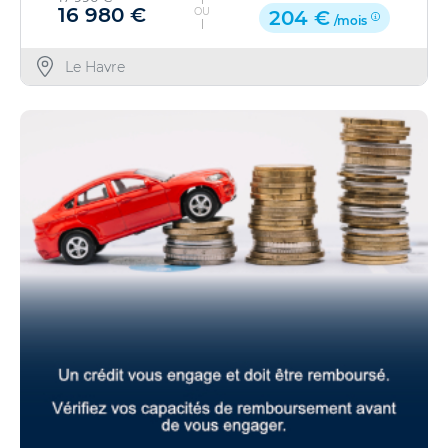
16 980 €
OU
204 €
/mois
Le Havre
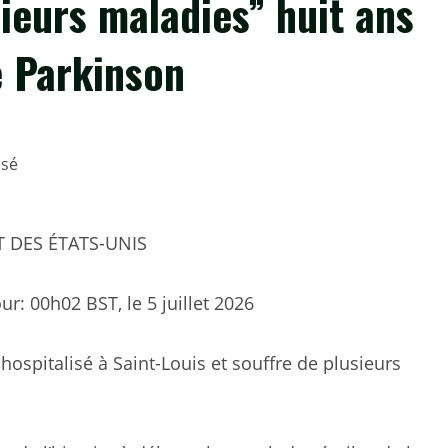
sieurs maladies” huit ans
e Parkinson
T DES ÉTATS-UNIS
our:
00h02 BST, le 5 juillet 2026
ospitalisé à Saint-Louis et souffre de plusieurs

====================

What the task requires: Leave the images out as you retype each line of the material exactly.

Solution to this problem:
16 980 €
OU
204 €
/mois
Le Havre
sieurs maladies” huit ans
e Parkinson
T DES ÉTATS-UNIS
our:
00h02 BST, le 5 juillet 2026
ospitalisé à Saint-Louis et souffre de plusieurs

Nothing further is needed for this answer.